Kelsey & Kenny (2021) emphasise the significance of the services a workforce provide to definitions of social infrastructure. In relation to local journalism, these services function on a variety of levels; firstly, the processes directly related to the journalism product, providing information and a service via editorial and other means, such as acting as an intermediary between people and those in power, which is a common feature of new values in local journalism.

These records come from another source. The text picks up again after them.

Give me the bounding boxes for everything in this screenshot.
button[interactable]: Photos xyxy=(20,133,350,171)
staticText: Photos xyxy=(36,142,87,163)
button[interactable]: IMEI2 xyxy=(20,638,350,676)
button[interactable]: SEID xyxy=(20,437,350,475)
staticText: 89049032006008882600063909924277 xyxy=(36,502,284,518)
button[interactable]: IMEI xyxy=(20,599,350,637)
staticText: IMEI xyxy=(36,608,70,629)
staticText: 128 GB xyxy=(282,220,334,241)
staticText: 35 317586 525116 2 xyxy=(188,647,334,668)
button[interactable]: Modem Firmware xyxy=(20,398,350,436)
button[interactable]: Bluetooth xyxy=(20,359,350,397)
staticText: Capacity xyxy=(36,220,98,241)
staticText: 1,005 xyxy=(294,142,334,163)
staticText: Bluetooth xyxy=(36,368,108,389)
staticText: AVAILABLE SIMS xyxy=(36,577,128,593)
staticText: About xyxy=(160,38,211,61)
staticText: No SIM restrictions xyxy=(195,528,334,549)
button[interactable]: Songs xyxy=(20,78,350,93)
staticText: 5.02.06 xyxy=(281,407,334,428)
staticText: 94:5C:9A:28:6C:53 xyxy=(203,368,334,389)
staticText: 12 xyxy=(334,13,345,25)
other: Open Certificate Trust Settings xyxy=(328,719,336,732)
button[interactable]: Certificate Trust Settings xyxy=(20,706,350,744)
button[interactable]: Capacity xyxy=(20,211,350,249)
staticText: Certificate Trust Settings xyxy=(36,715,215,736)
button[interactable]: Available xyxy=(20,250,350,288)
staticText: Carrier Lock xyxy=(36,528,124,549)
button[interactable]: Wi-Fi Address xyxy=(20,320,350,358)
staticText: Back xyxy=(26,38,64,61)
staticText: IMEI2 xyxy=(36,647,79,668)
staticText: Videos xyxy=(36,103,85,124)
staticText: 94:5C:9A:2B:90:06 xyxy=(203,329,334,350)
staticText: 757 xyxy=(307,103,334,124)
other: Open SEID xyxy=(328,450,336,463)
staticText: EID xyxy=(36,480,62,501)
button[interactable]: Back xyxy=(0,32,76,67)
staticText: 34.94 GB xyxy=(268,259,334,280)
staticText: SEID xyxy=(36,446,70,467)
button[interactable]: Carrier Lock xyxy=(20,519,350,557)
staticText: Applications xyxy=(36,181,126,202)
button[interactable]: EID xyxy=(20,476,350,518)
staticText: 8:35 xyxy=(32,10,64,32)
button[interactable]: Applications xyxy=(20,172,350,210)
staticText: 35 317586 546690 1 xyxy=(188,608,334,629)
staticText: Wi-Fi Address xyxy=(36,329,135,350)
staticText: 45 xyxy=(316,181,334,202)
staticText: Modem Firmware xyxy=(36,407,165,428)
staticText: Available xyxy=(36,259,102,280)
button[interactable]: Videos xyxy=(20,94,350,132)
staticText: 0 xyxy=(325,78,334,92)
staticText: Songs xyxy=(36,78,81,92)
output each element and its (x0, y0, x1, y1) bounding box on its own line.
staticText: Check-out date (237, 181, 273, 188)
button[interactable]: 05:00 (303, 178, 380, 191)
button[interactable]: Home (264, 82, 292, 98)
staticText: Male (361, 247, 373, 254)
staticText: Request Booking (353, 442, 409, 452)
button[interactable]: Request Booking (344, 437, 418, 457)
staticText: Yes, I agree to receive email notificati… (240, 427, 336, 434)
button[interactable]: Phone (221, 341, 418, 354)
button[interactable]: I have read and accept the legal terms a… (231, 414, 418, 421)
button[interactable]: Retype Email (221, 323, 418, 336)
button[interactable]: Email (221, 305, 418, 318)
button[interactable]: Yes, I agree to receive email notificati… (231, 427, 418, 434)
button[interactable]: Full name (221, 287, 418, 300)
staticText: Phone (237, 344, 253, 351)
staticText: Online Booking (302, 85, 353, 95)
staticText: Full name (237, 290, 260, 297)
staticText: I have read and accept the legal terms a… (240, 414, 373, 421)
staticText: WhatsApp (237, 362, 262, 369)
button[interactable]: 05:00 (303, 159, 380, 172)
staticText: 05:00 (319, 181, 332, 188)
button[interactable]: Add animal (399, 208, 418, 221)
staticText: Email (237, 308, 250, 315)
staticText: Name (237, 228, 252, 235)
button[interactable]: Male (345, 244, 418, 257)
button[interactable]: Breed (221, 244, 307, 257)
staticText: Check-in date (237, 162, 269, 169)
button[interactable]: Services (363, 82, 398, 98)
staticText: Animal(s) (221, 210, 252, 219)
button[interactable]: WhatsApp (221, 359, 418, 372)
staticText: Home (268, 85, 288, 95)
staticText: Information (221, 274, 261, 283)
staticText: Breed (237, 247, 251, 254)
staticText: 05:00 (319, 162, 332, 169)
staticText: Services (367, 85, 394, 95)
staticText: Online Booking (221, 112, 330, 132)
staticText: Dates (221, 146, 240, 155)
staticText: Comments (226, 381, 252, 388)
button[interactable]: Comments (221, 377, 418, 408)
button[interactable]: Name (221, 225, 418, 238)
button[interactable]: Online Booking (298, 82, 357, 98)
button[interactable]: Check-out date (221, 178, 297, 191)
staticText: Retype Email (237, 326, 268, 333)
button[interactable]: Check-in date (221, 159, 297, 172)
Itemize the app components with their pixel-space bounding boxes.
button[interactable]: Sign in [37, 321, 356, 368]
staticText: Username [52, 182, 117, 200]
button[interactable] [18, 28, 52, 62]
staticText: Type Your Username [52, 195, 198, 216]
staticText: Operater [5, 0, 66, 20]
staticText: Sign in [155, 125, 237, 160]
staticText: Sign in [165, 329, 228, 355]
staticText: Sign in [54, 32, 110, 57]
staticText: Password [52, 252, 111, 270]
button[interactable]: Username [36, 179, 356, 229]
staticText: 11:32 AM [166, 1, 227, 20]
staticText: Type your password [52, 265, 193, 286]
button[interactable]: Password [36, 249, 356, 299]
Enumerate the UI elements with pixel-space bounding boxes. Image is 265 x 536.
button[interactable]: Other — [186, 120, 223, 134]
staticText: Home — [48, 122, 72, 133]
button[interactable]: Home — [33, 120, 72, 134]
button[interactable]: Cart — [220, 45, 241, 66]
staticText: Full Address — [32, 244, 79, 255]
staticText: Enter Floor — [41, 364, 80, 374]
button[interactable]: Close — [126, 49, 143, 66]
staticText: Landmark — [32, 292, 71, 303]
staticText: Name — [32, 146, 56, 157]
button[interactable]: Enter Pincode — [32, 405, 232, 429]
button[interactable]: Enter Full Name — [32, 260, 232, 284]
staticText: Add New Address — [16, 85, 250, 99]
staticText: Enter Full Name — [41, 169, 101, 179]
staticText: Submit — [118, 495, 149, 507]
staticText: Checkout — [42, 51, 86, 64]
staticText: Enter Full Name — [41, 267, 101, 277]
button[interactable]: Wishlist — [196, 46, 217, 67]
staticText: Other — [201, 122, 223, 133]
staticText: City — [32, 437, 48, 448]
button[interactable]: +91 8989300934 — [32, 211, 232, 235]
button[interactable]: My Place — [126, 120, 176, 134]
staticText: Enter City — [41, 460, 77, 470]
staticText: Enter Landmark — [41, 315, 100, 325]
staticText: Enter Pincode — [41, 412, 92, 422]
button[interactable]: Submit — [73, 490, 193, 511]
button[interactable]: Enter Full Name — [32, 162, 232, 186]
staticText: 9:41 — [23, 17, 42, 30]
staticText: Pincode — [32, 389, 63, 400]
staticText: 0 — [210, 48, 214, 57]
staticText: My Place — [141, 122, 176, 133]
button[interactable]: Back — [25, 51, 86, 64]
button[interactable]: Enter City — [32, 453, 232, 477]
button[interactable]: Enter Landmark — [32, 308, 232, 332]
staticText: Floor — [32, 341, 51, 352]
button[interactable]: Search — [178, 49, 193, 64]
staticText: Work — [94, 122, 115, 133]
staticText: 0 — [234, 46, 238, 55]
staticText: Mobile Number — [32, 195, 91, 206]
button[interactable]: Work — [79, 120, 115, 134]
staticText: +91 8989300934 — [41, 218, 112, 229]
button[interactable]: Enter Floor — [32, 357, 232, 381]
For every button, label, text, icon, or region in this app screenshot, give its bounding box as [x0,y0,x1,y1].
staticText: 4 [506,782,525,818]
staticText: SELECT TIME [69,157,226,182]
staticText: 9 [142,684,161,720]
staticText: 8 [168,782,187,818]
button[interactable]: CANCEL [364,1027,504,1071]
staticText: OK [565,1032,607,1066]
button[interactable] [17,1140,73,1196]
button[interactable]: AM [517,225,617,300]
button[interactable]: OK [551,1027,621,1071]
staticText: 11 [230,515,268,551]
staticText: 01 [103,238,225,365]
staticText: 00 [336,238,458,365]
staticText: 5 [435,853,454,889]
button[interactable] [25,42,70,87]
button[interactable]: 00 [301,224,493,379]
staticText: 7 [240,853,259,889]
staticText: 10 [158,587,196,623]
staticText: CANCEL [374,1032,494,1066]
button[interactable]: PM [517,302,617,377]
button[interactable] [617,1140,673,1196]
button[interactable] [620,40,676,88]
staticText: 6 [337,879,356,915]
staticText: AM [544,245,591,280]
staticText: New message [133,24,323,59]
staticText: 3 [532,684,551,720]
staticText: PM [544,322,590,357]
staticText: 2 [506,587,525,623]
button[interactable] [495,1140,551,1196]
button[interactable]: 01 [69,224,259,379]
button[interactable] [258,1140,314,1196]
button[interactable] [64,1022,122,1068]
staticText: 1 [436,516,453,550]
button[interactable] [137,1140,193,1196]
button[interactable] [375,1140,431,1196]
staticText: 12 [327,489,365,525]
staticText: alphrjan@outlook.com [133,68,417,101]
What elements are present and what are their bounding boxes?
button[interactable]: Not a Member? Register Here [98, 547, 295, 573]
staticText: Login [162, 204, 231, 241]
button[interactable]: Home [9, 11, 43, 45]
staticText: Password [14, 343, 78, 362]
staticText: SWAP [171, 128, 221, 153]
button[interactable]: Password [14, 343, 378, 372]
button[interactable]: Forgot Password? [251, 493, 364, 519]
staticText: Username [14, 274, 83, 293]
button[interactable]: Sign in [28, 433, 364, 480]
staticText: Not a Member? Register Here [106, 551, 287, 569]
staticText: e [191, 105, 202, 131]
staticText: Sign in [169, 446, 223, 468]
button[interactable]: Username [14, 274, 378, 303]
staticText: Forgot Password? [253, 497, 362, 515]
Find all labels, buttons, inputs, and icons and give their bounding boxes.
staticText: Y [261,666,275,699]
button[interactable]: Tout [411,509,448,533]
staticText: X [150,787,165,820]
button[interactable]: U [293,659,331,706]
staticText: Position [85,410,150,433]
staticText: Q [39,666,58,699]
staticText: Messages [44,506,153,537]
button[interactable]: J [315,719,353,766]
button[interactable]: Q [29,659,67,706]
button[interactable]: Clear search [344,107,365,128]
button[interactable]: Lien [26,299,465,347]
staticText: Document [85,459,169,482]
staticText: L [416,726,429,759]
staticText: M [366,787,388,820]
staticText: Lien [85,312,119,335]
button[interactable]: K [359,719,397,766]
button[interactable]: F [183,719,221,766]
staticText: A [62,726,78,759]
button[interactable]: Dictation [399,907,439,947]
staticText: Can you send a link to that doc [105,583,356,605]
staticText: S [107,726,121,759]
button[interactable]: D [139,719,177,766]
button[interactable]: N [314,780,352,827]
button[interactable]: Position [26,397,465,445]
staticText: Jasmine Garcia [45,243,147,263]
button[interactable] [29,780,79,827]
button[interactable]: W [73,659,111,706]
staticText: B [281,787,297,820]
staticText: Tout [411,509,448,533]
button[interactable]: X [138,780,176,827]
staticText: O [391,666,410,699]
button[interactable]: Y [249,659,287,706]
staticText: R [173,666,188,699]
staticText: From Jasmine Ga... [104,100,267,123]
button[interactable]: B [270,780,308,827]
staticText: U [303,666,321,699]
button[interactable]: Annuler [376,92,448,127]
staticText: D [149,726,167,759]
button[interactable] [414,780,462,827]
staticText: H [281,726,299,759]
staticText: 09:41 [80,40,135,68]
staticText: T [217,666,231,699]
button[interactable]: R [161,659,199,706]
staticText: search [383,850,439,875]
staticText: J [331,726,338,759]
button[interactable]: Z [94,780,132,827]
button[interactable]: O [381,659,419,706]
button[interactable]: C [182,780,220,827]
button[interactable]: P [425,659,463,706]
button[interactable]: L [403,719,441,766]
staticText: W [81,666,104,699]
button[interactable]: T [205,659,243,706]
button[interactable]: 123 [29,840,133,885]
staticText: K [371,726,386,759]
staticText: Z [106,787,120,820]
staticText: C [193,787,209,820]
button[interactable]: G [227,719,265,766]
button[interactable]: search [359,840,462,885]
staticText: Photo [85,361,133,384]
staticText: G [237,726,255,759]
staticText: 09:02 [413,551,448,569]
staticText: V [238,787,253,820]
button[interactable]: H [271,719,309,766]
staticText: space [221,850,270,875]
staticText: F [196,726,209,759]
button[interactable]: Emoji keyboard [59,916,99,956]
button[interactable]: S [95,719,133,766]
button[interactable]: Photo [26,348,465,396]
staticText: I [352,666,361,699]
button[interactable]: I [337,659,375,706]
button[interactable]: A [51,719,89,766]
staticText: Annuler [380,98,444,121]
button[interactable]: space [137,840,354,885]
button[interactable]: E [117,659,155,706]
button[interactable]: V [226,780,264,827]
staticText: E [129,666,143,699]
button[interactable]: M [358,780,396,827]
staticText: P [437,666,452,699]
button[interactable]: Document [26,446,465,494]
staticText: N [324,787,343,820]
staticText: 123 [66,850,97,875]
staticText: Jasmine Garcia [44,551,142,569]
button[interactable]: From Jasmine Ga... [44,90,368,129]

12 The consequence of this loss can be catastrophic. For instance, veteran broadcaster Sir Trevor Phillips has contended that the Grenfell Tower disaster, which claimed seventy-two lives, would have been less likely to happen in the presence of a vibrant local press, which would have represented the interests of those residents in lobbying for change ‘year after year’ (
HoldTheFrontPage 2024).
A second facet of local journalism as accidental social infrastructure is the incidental information service provided by virtue of the wide range of specialist knowledge local newspaper staff have. For instance, the public may come to the paper for contacts, particularly for those in authority or for those who can help with a specific issue. A reporter, who will have been trained in public administration and legal matters, may explain processes and rights to people during a conversation about something else. Such aspects of local journalism can be hidden from all but those who practised it. I recall signposting the young victim of an industrial accident to professional support, so they could begin the process of seeking compensation. In another striking example from my own career, as a news editor for a regional daily newspaper, I answered countless requests for information from people who expected us to have what they needed, and who were confident we would share it. Similarly, Wahl-Jorgensen
et al. (
2022: 52) document how local journalists shared essential information and thereby promoted community cohesion during the Covid 19 pandemic.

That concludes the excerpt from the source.